In screening, you're running a swath of tests through a population or subpopulation, let's say for example, mammographies for women over 50. When you have a screening program, you have a higher rate of false positives than you would have on one diagnostic test situation. In whole-genome sequencing, simply because the science isn't quite ready, false positives will be extremely high.
And you make the point that this could impact a person's ability to obtain insurance?
Yes. Let's presume that in countries with universal health care programs, they have health insurance as part of a state-run program. Nevertheless, most countries do not cover life or disability insurance. So the presence of misunderstood, uninterpreted, undecipherable, or erroneously interpreted data in a medical record, because [the whole-genome sequencing data] would go in the newborn medical record, could lead to untoward consequences as far as insurability is concerned.
Do you think that whole-genome sequencing of newborns will be implemented soon?
As diagnostic tool, yes. As a screening tool, no. If you're in these public health programs, [newborn screening] is paid for and covered by the state. If you are an individual and you want to do direct to consumer and pay for it, or if you are a physician and faced with a patient that nobody knows what the person has, then this technology is already available.
But, we're talking at a programmatic level, and about vulnerable newborns. The information that will be given, will it really be as precise, treatable, and preventable as the current metabolic conditions for which newborn screenings are known to be helpful?

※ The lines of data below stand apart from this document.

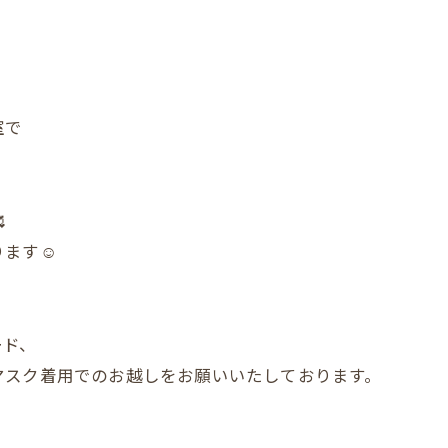
室で

ます☺️
ード、
マスク着用でのお越しをお願いいたしております。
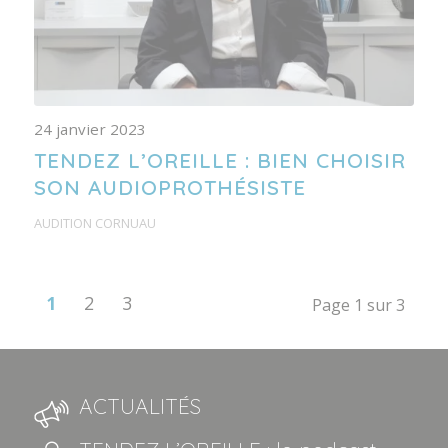
24 janvier 2023
TENDEZ L’OREILLE : BIEN CHOISIR
SON AUDIOPROTHÉSISTE
AUDITION CORNUAU
1
2
3
Page 1 sur 3
ACTUALITÉS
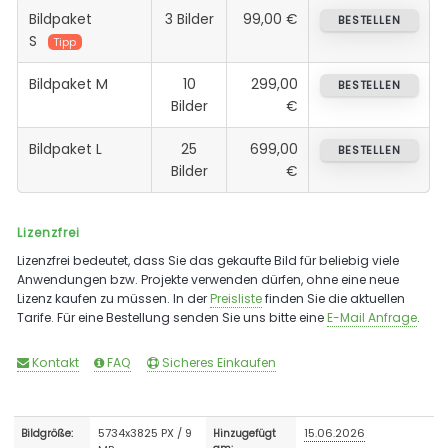
Bildpaket
3 Bilder
99,00 €
BESTELLEN
S
Tipp
Bildpaket M
10
299,00
BESTELLEN
Bilder
€
Bildpaket L
25
699,00
BESTELLEN
Bilder
€
Lizenzfrei
Lizenzfrei bedeutet, dass Sie das gekaufte Bild für beliebig viele
Anwendungen bzw. Projekte verwenden dürfen, ohne eine neue
Lizenz kaufen zu müssen. In der
Preisliste
finden Sie die aktuellen
Tarife. Für eine Bestellung senden Sie uns bitte eine
E-Mail Anfrage
.
Kontakt
FAQ
Sicheres Einkaufen
5734x3825 PX / 9
15.06.2026
Bildgröße:
Hinzugefügt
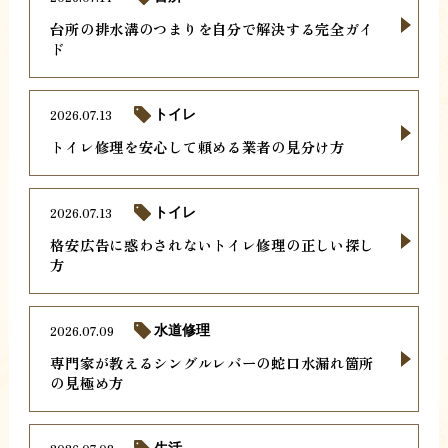
台所の排水溝のつまりを自分で解決する完全ガイ
ド
2026.07.13
トイレ
トイレ修理を安心して頼める業者の見分け方
2026.07.13
トイレ
格安広告に惑わされないトイレ修理の正しい探し
方
2026.07.09
水道修理
専門家が教えるシングルレバーの蛇口水漏れ箇所
の見極め方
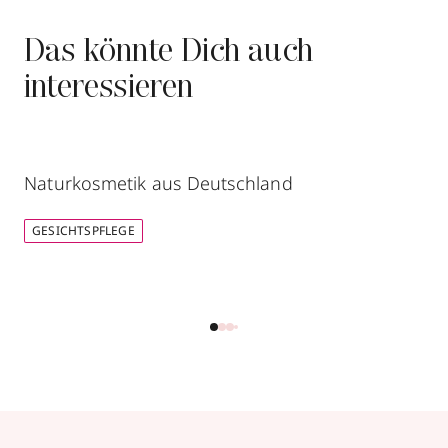
Das könnte Dich auch
interessieren
Naturkosmetik aus Deutschland
GESICHTSPFLEGE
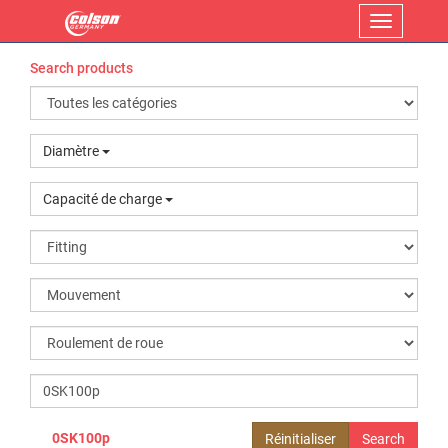
Menu
Search products
Diamètre
Capacité de charge
0SK100p
Réinitialiser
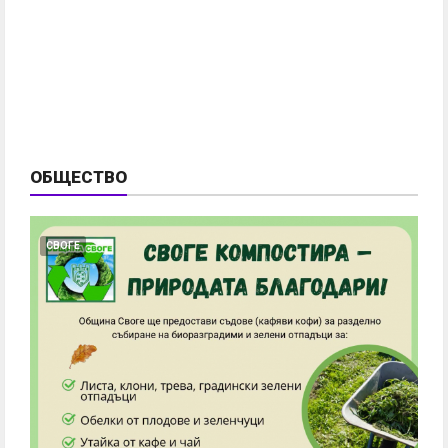
ОБЩЕСТВО
СВОГЕ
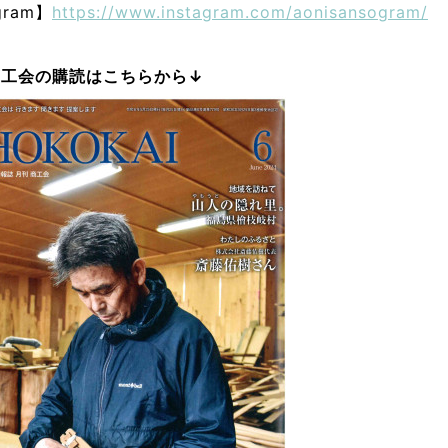
gram】
https://www.instagram.com/aonisansogram/
商工会の購読はこちらから↓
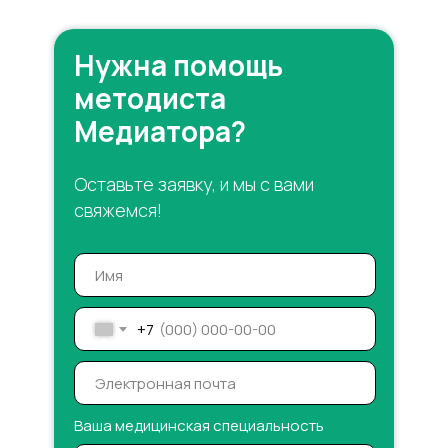
Нужна помощь
методиста
Медиатора?
Оставьте заявку, и мы с вами
свяжемся!
+7
Ваша медицинская специальность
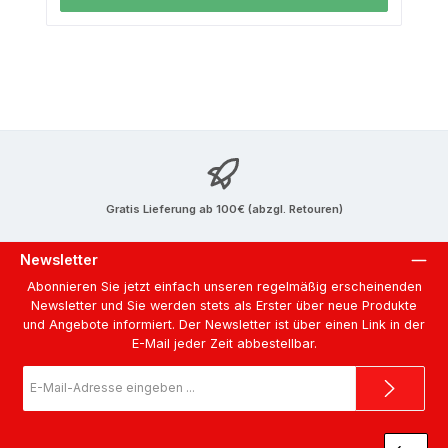
Gratis Lieferung ab 100€ (abzgl. Retouren)
Newsletter
Abonnieren Sie jetzt einfach unseren regelmäßig erscheinenden
Newsletter und Sie werden stets als Erster über neue Produkte
und Angebote informiert. Der Newsletter ist über einen Link in der
E-Mail jeder Zeit abbestellbar.
E-
Mail-
Adresse
*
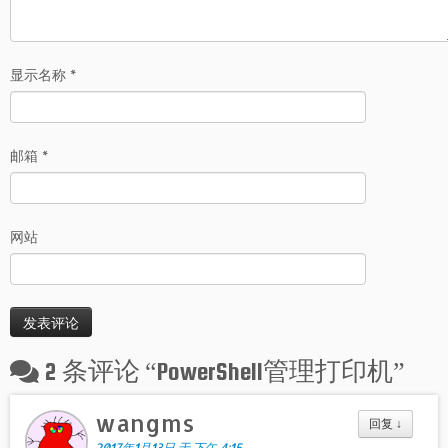
显示名称
*
邮箱
*
网站
2 条评论 “
PowerShell管理打印机
”
wangms
回复
↓
2017年1月13日 于 下午 4:15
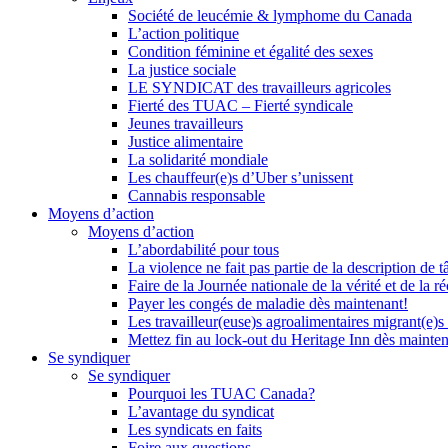
Société de leucémie & lymphome du Canada
L’action politique
Condition féminine et égalité des sexes
La justice sociale
LE SYNDICAT des travailleurs agricoles
Fierté des TUAC – Fierté syndicale
Jeunes travailleurs
Justice alimentaire
La solidarité mondiale
Les chauffeur(e)s d’Uber s’unissent
Cannabis responsable
Moyens d’action
Moyens d’action
L’abordabilité pour tous
La violence ne fait pas partie de la description de t
Faire de la Journée nationale de la vérité et de la ré
Payer les congés de maladie dès maintenant!
Les travailleur(euse)s agroalimentaires migrant(e)s
Mettez fin au lock-out du Heritage Inn dès mainte
Se syndiquer
Se syndiquer
Pourquoi les TUAC Canada?
L’avantage du syndicat
Les syndicats en faits
Foire aux questions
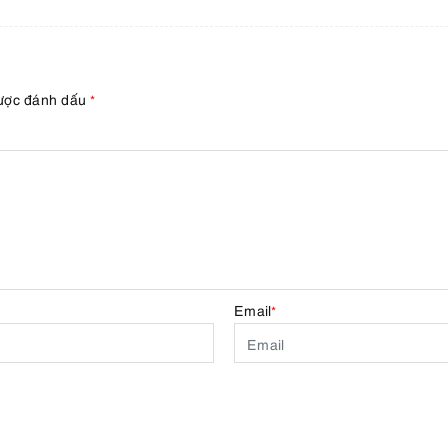
được đánh dấu
*
Email
*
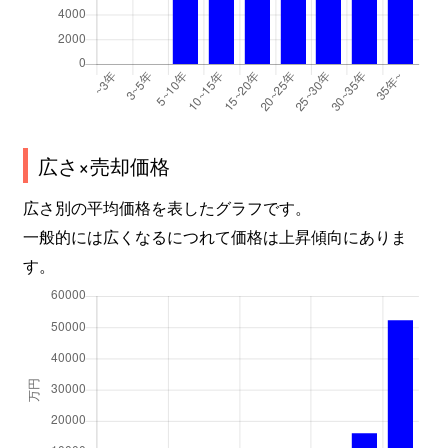
広さ×売却価格
広さ別の平均価格を表したグラフです。
一般的には広くなるにつれて価格は上昇傾向にありま
す。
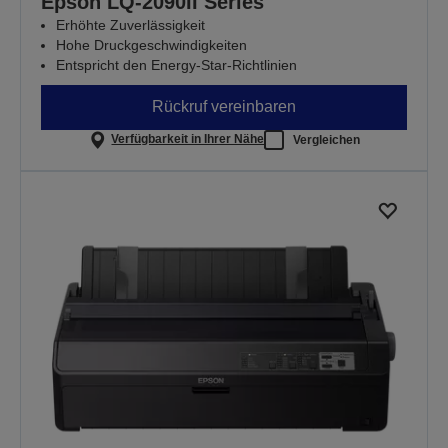
Epson LQ-2090II Series
Erhöhte Zuverlässigkeit
Hohe Druckgeschwindigkeiten
Entspricht den Energy-Star-Richtlinien
Rückruf vereinbaren
Verfügbarkeit in Ihrer Nähe
Vergleichen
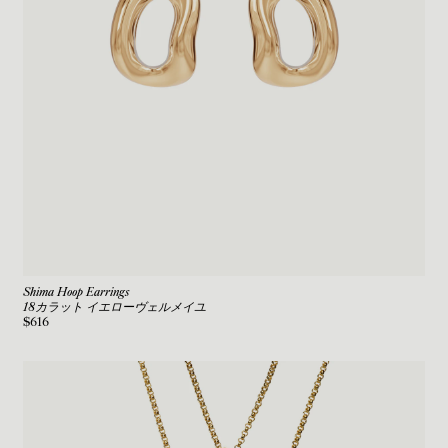
Shima Hoop Earrings
18カラット イエローヴェルメイユ
$616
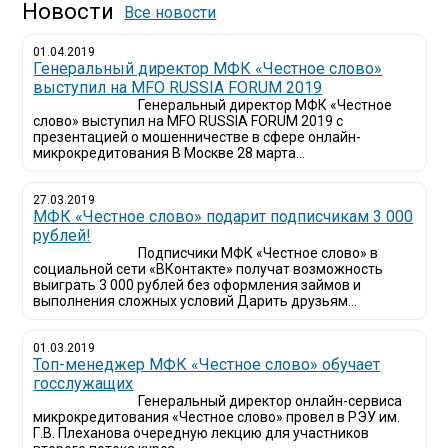
Новости
Все новости
01.04.2019
Генеральный директор МФК «Честное слово»
выступил на MFO RUSSIA FORUM 2019
Генеральный директор МФК «Честное
слово» выступил на MFO RUSSIA FORUM 2019 с
презентацией о мошенничестве в сфере онлайн-
микрокредитования В Москве 28 марта...
27.03.2019
МФК «Честное слово» подарит подписчикам 3 000
рублей!
Подписчики МФК «Честное слово» в
социальной сети «ВКонтакте» получат возможность
выиграть 3 000 рублей без оформления займов и
выполнения сложных условий Дарить друзьям...
01.03.2019
Топ-менеджер МФК «Честное слово» обучает
госслужащих
Генеральный директор онлайн-сервиса
микрокредитования «Честное слово» провел в РЭУ им.
Г.В. Плеханова очередную лекцию для участников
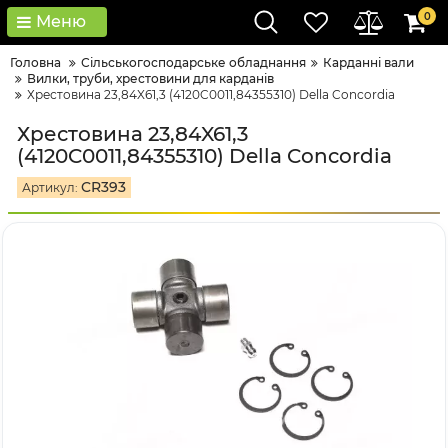
0
Меню
Головна
Сільськогосподарське обладнання
Карданні вали
Вилки, труби, хрестовини для карданів
Хрестовина 23,84X61,3 (4120C0011,84355310) Della Concordia
Хрестовина 23,84X61,3
(4120C0011,84355310) Della Concordia
CR393
Артикул:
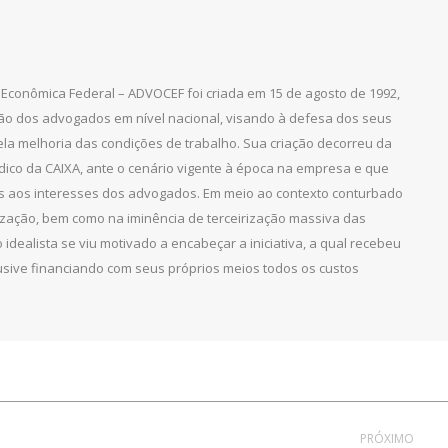
Econômica Federal – ADVOCEF foi criada em 15 de agosto de 1992,
ção dos advogados em nível nacional, visando à defesa dos seus
pela melhoria das condições de trabalho. Sua criação decorreu da
dico da CAIXA, ante o cenário vigente à época na empresa e que
as aos interesses dos advogados. Em meio ao contexto conturbado
ização, bem como na iminência de terceirização massiva das
 idealista se viu motivado a encabeçar a iniciativa, a qual recebeu
clusive financiando com seus próprios meios todos os custos
PRÓXIMO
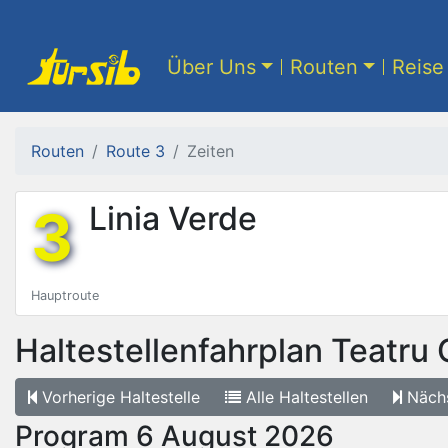
Über Uns
Routen
Reise 
Routen
Route 3
Zeiten
3
Linia Verde
Hauptroute
Haltestellenfahrplan
Teatru
Vorherige
Haltestelle
Alle
Haltestellen
Näch
Program 6 August 2026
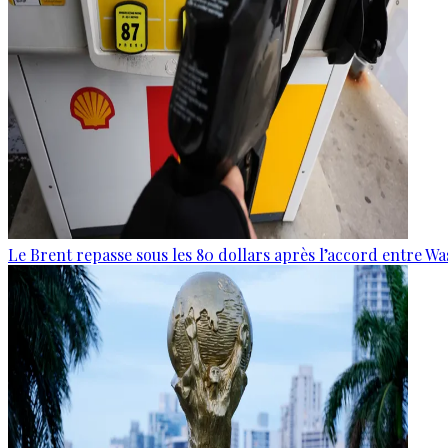
Le Brent repasse sous les 80 dollars après l’accord entre W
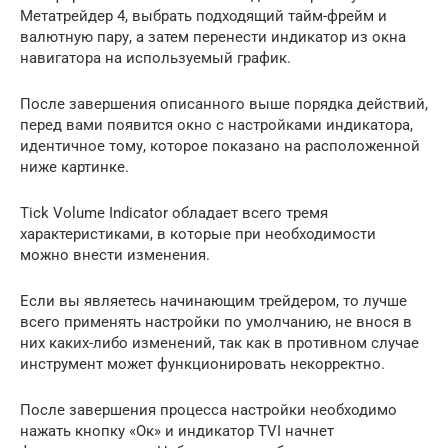
Метатрейдер 4, выбрать подходящий тайм-фрейм и
валютную пару, а затем перенести индикатор из окна
навигатора на используемый график.
После завершения описанного выше порядка действий,
перед вами появится окно с настройками индикатора,
идентичное тому, которое показано на расположенной
ниже картинке.
Tick Volume Indicator обладает всего тремя
характеристиками, в которые при необходимости
можно внести изменения.
Если вы являетесь начинающим трейдером, то лучше
всего применять настройки по умолчанию, не внося в
них каких-либо изменений, так как в противном случае
инструмент может функционировать некорректно.
После завершения процесса настройки необходимо
нажать кнопку «Ок» и индикатор TVI начнет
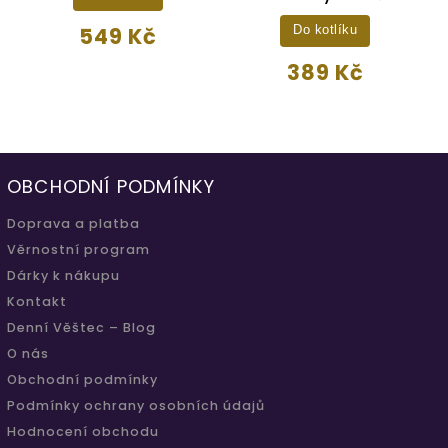
549 Kč
Do kotlíku
389 Kč
OBCHODNÍ PODMÍNKY
Doprava a platba
Věrnostní program
Dárky k nákupu
Kontakt
Denní Věštec – Blog
O nás
Obchodní podmínky
Podmínky ochrany osobních údajů
Hodnocení obchodu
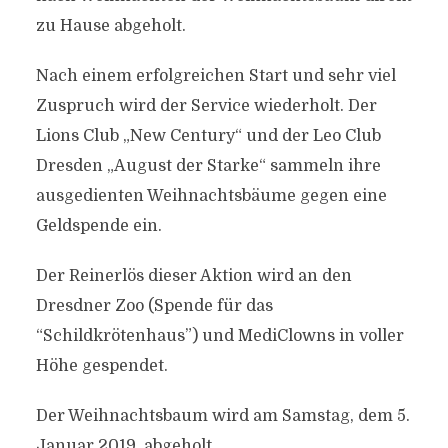
zu Hause abgeholt.
Nach einem erfolgreichen Start und sehr viel
Zuspruch wird der Service wiederholt. Der
Lions Club „New Century“ und der Leo Club
Dresden „August der Starke“ sammeln ihre
ausgedienten Weihnachtsbäume gegen eine
Geldspende ein.
Der Reinerlös dieser Aktion wird an den
Dresdner Zoo (Spende für das
“Schildkrötenhaus”) und MediClowns in voller
Höhe gespendet.
Der Weihnachtsbaum wird am Samstag, dem 5.
Januar 2019, abgeholt.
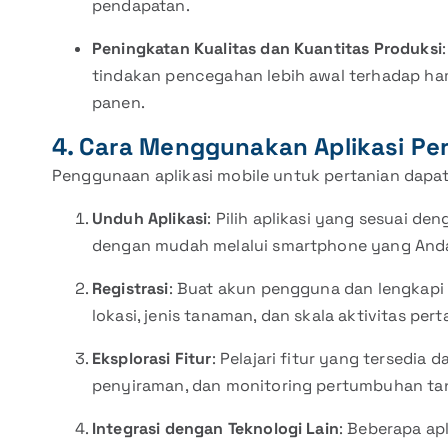
pendapatan.
Peningkatan Kualitas dan Kuantitas Produksi
tindakan pencegahan lebih awal terhadap ham
panen.
4. Cara Menggunakan Aplikasi Pe
Penggunaan aplikasi mobile untuk pertanian dapat
Unduh Aplikasi
: Pilih aplikasi yang sesuai d
dengan mudah melalui smartphone yang And
Registrasi
: Buat akun pengguna dan lengkapi 
lokasi, jenis tanaman, dan skala aktivitas pert
Eksplorasi Fitur
: Pelajari fitur yang tersedia 
penyiraman, dan monitoring pertumbuhan t
Integrasi dengan Teknologi Lain
: Beberapa ap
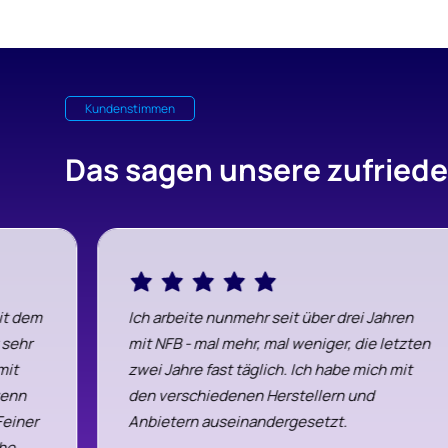
Kundenstimmen
Das sagen unsere zufried
mit dem
Ich arbeite nunmehr seit über drei Jahren
 sehr
mit NFB - mal mehr, mal weniger, die letzten
mit
zwei Jahre fast täglich. Ich habe mich mit
wenn
den verschiedenen Herstellern und
Feiner
Anbietern auseinandergesetzt.
che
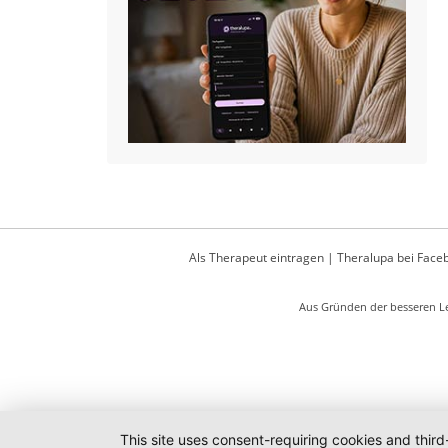
Als Therapeut eintragen
|
Theralupa bei Face
Aus Gründen der besseren Le
This site uses consent-requiring cookies and third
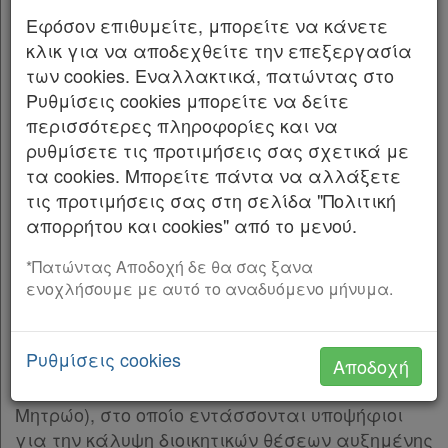
αποτελεσματικότητα της Δημόσιας Διοίκησης)
Παρ.2
Εφόσον επιθυμείτε, μπορείτε να κάνετε
και άλλες διατάξεις .
Παρ.3
κλικ για να αποδεχθείτε την επεξεργασία
Παρ.4
των cookies. Εναλλακτικά, πατώντας στο
Ο ΠΡΟΕΔΡΟΣ ΤΗΣ ΕΛΛΗΝΙΚΗΣ ΔΗΜΟΚΡΑΤΙΑΣ
Παρ.5
Ρυθμίσεις cookies μπορείτε να δείτε
Εκδίδομε τον ακόλουθο νόμο που ψήφισε η
Άρθρο 7
[-]
περισσότερες πληροφορίες και να
Βουλή:
Παρ.1
ρυθμίσετε τις προτιμήσεις σας σχετικά με
Παρ.2
τα cookies. Μπορείτε πάντα να αλλάξετε
ΜΕΡΟΣ Α΄
Παρ.3
τις προτιμήσεις σας στη σελίδα "Πολιτική
ΕΘΝΙΚΟ ΜΗΤΡΩΟ ΕΠΙΤΕΛΙΚΩΝ ΣΤΕΛΕΧΩΝ
Παρ.4
απορρήτου και cookies" από το μενού.
ΔΗΜΟΣΙΑΣ ΔΙΟΙΚΗΣΗΣ
Παρ.5
Παρ.6
*Πατώντας Αποδοχή δε θα σας ξανα
Άρθρο 1
ενοχλήσουμε με αυτό το αναδυόμενο μήνυμα.
Άρθρο 8
[-]
Σύσταση Εθνικού Μητρώου Επιτελικών
Παρ.1
Στελεχών Δημόσιας Διοίκησης
Παρ.2
Ρυθμίσεις cookies
Συνιστάται Εθνικό Μητρώο Επιτελικών
Αποδοχή
Παρ.3
Στελεχών Δημόσιας Διοίκησης (εφεξής
Παρ.4
Μητρώο), στο οποίο εντάσσονται υποψήφιοι
Παρ.5
για την κάλυψη διοικητικών θέσεων αυξημένης
Άρθρο 9
[-]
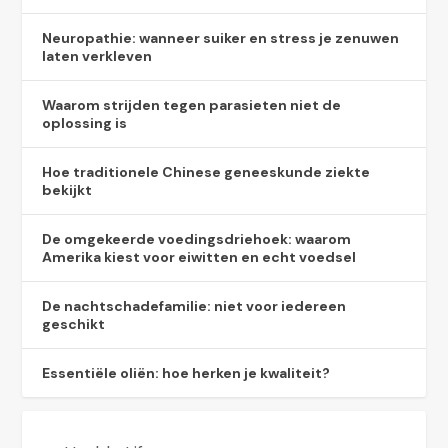
Neuropathie: wanneer suiker en stress je zenuwen
laten verkleven
Waarom strijden tegen parasieten niet de
oplossing is
Hoe traditionele Chinese geneeskunde ziekte
bekijkt
De omgekeerde voedingsdriehoek: waarom
Amerika kiest voor eiwitten en echt voedsel
De nachtschadefamilie: niet voor iedereen
geschikt
Essentiële oliën: hoe herken je kwaliteit?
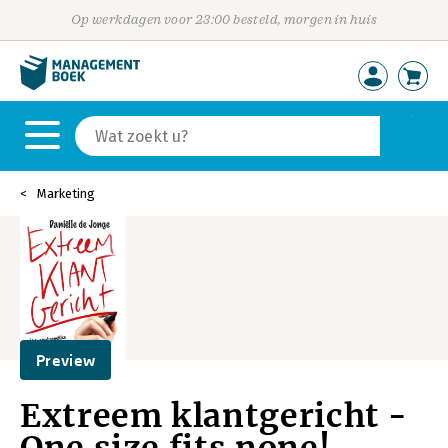
Op werkdagen voor 23:00 besteld, morgen in huis
Marketing
Preview
Extreem klantgericht -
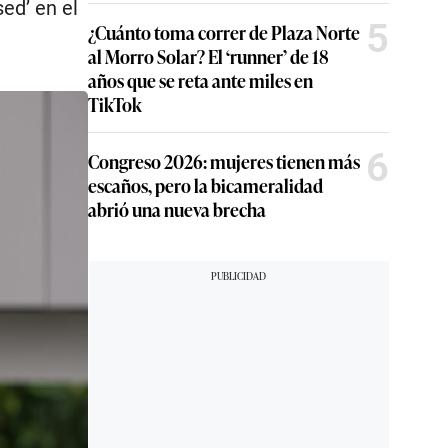
ed’ en el
5
¿Cuánto toma correr de Plaza Norte
al Morro Solar? El ‘runner’ de 18
años que se reta ante miles en
TikTok
6
Congreso 2026: mujeres tienen más
escaños, pero la bicameralidad
abrió una nueva brecha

Moving forward, how will professional organizations and stakeholders address these issues?
[Based on] the combined efforts of these ethics committees [the Pediatric Platform of the P3G, the Ethics Committee of the Human Genome Organization, and the Professional and Public Policy Committee of the ESHG ], and based on a much more thorough and longer paper … recommendations [will be] coming forward that will help at least provide some guidance for countries that are already thinking — as the cost goes down so rapidly and presuming that it gains greater scientific and clinical utility — whether they should implement whole-genome sequencing in newborn screening.
I can't presume what the recommendations will be, but they probably will say that some sort of targeted approach is necessary.
You mean a next-gen sequencing-based panel of known conditions?
A panel, yes. And that of course could change over time, but the recommendations are still under discussion. We wanted the shorter paper to set the stage for other professional societies, policy makers, and pediatric societies, public health programs, to begin discussing these issues and get it out. We don't want to destroy traditional screening programs because there seems to be a lack of policy direction as to what to do with whole-genome sequencing in this particular field.
One thing, I don't think we can have a mandatory approach. A public health program would have to decide what conditions to put in [the panel] because it would be applied to a whole population at birth. A country can choose which conditions to include because it's all a matter of resources and treatability and prevention and that can differ.
But the criteria for choosing the conditions, that is what makes screening programs standard of care for newborns. Under what criteria would a public health care program decide what to include in the panel?
Is there anything else you'd like to add?
I'm hopeful that the legitimacy and the utility of current, classical newborn screening are not affected, because it has been very effective and in the child's best interest. We'd like to keep it that way.
This is a larger issue of when an emerging technology is ready not only for the diagnostic and clinical arena, but the public health newborn screening arena, which is totally different.